__YOUR ASSIGNMENT__
State how many lines in this listing include the word "Общества", and nothing else.

__PROVIDED MATERIAL__
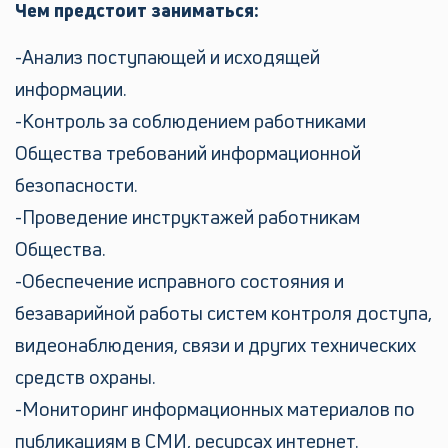
Чем предстоит заниматься:
Анализ поступающей и исходящей
информации.
Контроль за соблюдением работниками
Общества требований информационной
безопасности.
Проведение инструктажей работникам
Общества.
Обеспечение исправного состояния и
безаварийной работы систем контроля доступа,
видеонаблюдения, связи и других технических
средств охраны.
Мониторинг информационных материалов по
публикациям в СМИ, ресурсах интернет.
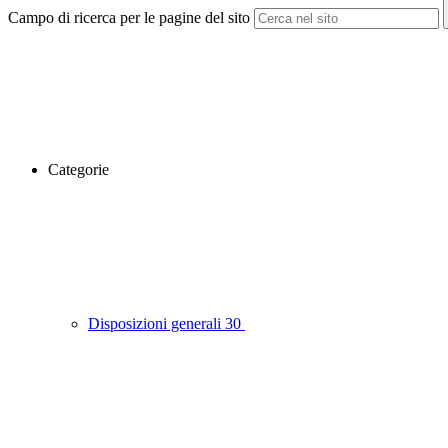
Campo di ricerca per le pagine del sito
Categorie
Disposizioni generali
30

__RESPONSE FOR THIS EXERCISE__
2